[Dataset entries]

<<<<

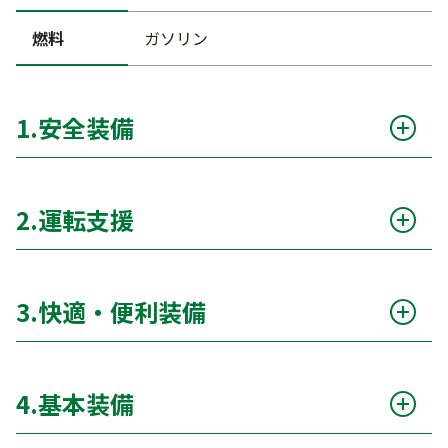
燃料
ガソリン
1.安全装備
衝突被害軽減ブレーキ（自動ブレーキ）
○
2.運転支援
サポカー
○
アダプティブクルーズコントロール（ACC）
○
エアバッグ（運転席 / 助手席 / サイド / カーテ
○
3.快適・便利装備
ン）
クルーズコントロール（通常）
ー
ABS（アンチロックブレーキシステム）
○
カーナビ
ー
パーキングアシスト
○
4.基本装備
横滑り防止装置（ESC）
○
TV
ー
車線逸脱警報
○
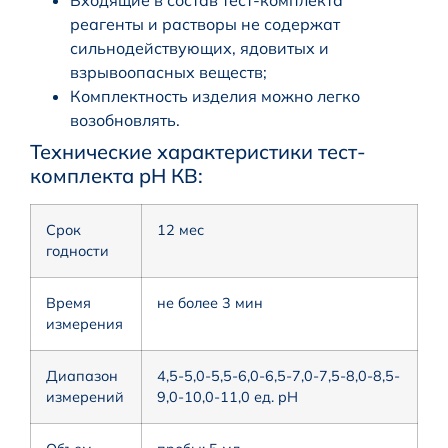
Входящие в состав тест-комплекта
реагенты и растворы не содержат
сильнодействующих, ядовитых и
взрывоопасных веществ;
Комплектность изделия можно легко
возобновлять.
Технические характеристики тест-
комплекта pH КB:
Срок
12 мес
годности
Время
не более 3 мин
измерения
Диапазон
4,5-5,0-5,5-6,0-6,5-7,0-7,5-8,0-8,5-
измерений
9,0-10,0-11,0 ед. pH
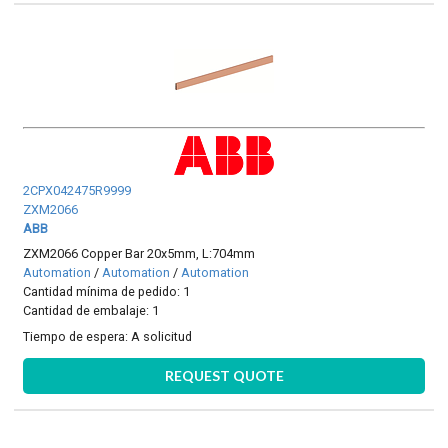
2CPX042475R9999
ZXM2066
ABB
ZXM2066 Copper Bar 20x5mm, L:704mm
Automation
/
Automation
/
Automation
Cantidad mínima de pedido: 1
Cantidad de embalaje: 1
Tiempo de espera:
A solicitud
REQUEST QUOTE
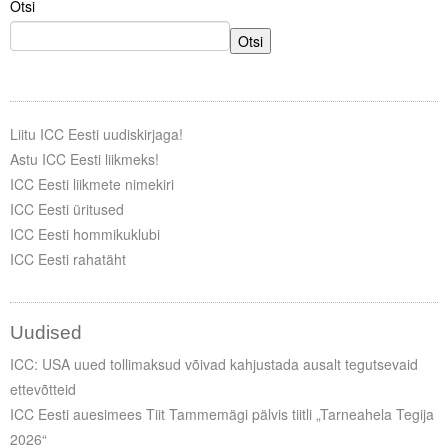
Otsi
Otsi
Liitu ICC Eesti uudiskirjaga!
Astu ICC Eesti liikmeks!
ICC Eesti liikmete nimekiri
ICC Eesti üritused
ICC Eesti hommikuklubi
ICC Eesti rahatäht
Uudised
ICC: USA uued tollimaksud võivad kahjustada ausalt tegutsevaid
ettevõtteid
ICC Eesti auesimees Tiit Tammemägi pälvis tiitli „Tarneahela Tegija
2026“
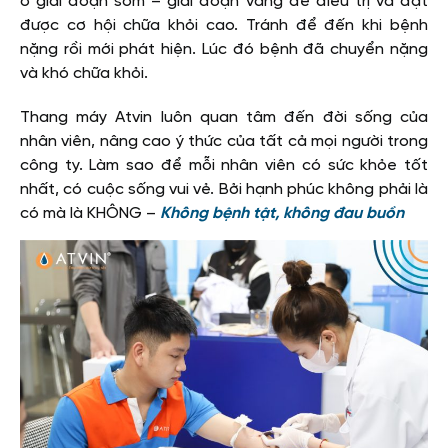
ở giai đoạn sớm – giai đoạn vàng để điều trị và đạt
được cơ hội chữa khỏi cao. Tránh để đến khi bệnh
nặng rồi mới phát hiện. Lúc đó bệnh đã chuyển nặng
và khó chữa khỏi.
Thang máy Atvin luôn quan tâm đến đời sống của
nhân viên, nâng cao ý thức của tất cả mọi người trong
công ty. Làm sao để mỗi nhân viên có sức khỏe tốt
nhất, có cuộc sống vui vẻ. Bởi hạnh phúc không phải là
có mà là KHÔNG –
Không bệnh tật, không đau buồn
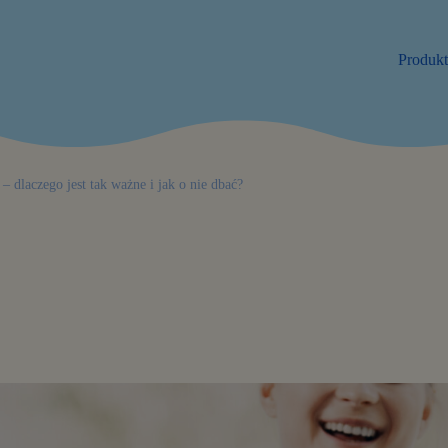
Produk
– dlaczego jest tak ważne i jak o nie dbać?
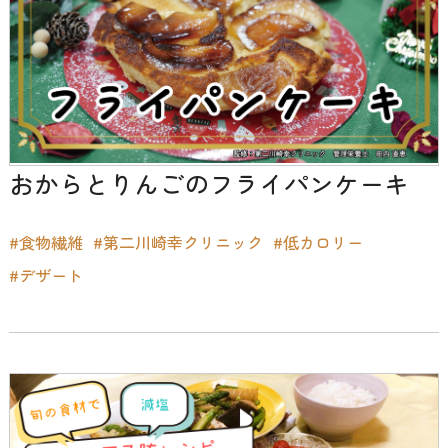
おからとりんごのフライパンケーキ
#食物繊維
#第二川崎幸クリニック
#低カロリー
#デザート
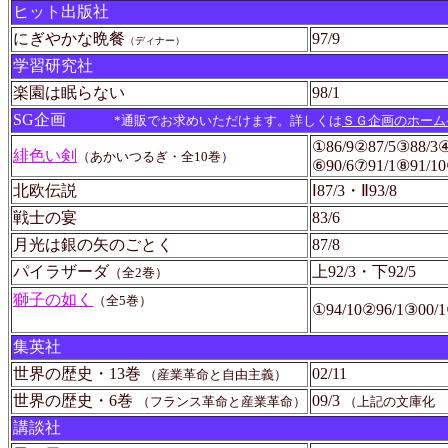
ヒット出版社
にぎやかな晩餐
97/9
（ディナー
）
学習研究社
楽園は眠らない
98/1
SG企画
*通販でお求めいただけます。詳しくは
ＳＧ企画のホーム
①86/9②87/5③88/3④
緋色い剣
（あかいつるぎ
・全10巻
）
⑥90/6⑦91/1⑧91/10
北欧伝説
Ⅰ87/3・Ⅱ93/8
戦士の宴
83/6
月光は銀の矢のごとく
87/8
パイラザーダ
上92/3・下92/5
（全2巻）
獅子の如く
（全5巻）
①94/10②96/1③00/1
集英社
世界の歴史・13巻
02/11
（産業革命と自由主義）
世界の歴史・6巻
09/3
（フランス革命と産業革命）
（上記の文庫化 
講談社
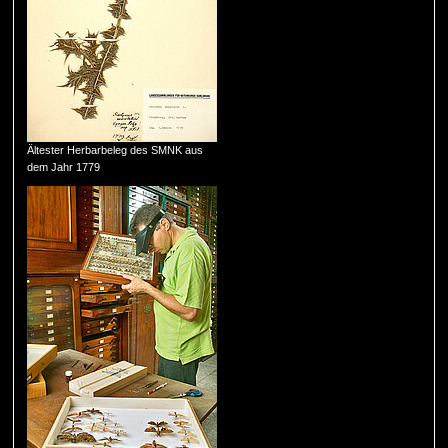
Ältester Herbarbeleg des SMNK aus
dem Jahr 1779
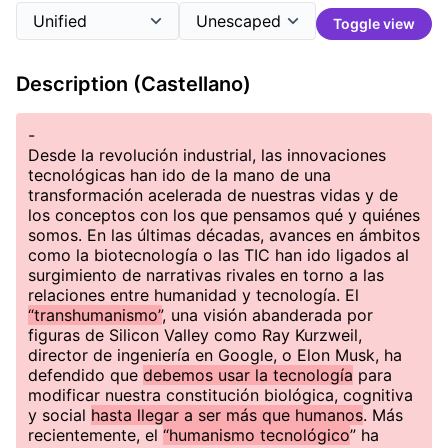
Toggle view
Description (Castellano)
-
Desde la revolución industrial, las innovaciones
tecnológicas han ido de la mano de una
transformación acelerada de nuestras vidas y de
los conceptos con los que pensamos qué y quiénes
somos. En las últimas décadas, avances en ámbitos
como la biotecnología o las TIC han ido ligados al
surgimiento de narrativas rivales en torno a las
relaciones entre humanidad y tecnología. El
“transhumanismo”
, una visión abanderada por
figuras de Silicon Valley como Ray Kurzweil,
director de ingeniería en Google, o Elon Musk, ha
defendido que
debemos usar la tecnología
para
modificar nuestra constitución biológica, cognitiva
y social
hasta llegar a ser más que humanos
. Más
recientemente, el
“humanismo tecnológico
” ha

>>>>
<<<<

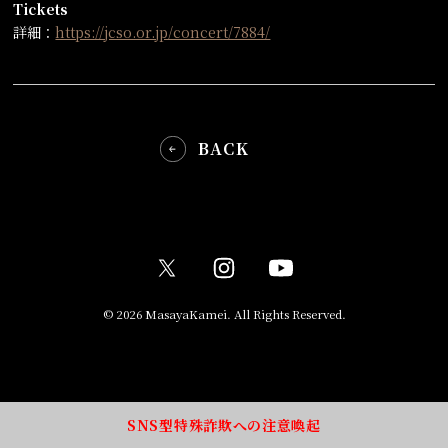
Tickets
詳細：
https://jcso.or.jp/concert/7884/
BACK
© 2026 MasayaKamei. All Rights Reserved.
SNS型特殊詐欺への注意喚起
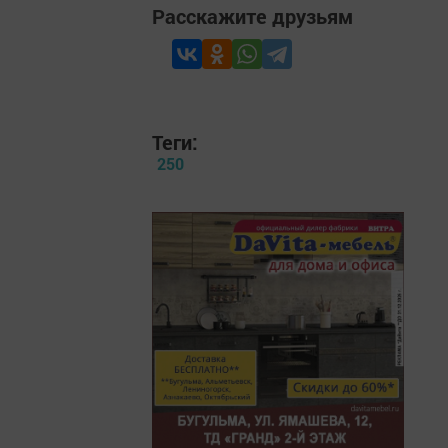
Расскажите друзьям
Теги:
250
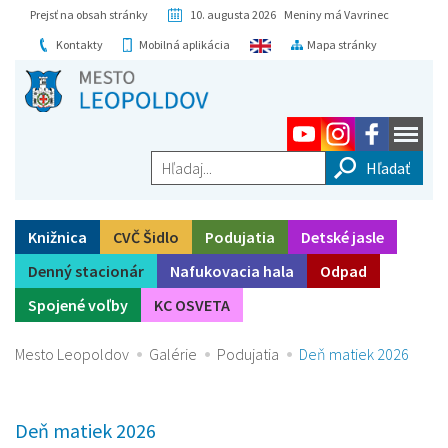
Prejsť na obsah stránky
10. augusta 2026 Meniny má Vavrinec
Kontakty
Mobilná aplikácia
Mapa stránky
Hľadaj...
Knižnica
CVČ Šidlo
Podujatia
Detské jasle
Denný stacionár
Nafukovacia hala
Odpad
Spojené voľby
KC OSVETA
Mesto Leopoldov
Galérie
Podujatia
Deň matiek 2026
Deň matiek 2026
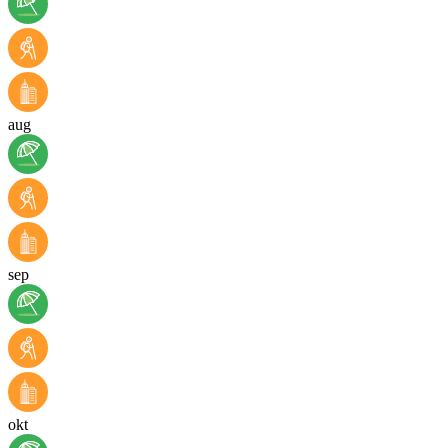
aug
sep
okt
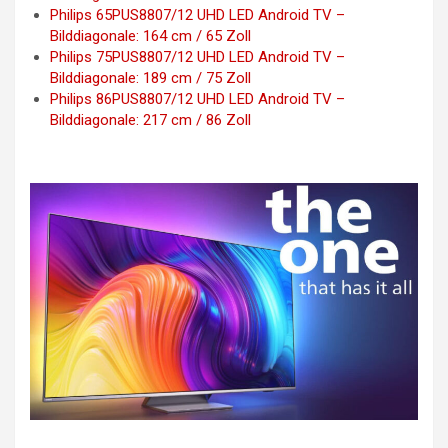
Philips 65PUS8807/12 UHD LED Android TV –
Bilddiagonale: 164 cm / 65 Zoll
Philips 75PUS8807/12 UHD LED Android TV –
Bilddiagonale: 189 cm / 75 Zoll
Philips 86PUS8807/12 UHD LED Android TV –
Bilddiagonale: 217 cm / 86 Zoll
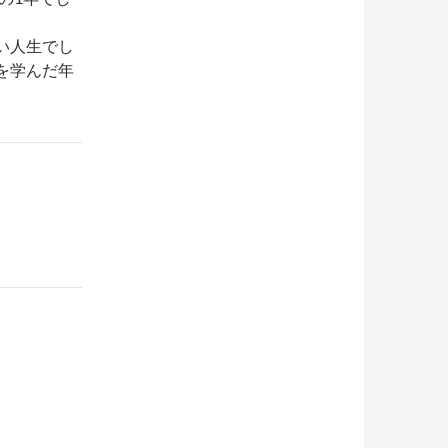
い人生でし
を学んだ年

>>>>
<<<<

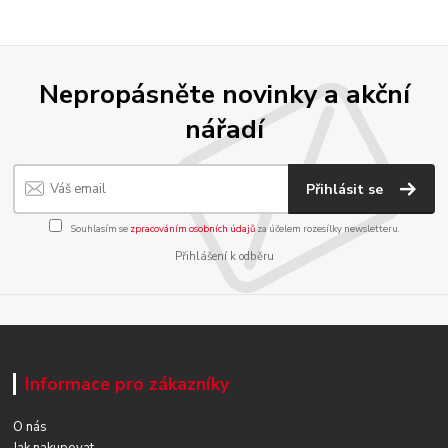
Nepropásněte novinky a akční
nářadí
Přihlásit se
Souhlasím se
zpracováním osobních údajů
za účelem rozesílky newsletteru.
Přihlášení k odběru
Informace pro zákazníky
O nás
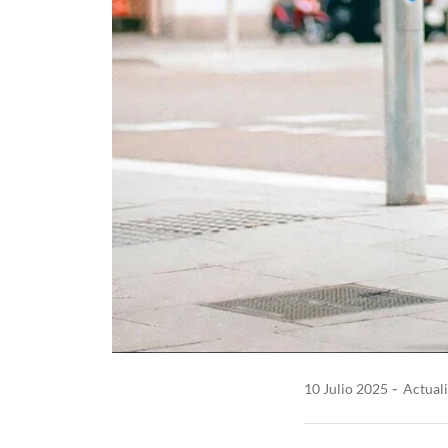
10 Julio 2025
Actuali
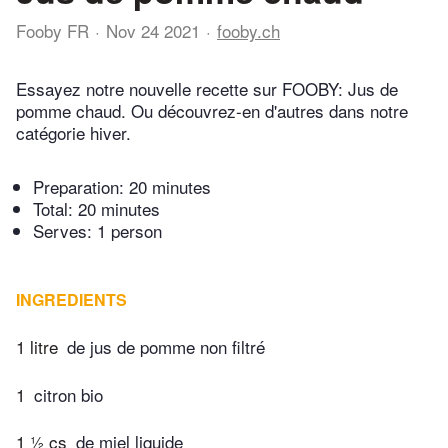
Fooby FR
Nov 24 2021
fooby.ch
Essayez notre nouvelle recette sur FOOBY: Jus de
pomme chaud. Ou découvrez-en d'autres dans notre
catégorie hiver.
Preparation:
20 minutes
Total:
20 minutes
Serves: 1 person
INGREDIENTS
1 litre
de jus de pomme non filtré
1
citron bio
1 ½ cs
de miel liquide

>>>>

## WHAT NEEDS TO BE DONE:
Above are some records. Copy each of their lines that holds the string "viên".

## SOLUTION TO THIS PROBLEM:
nhân viên, nâng cao ý thức của tất cả mọi người trong
công ty. Làm sao để mỗi nhân viên có sức khỏe tốt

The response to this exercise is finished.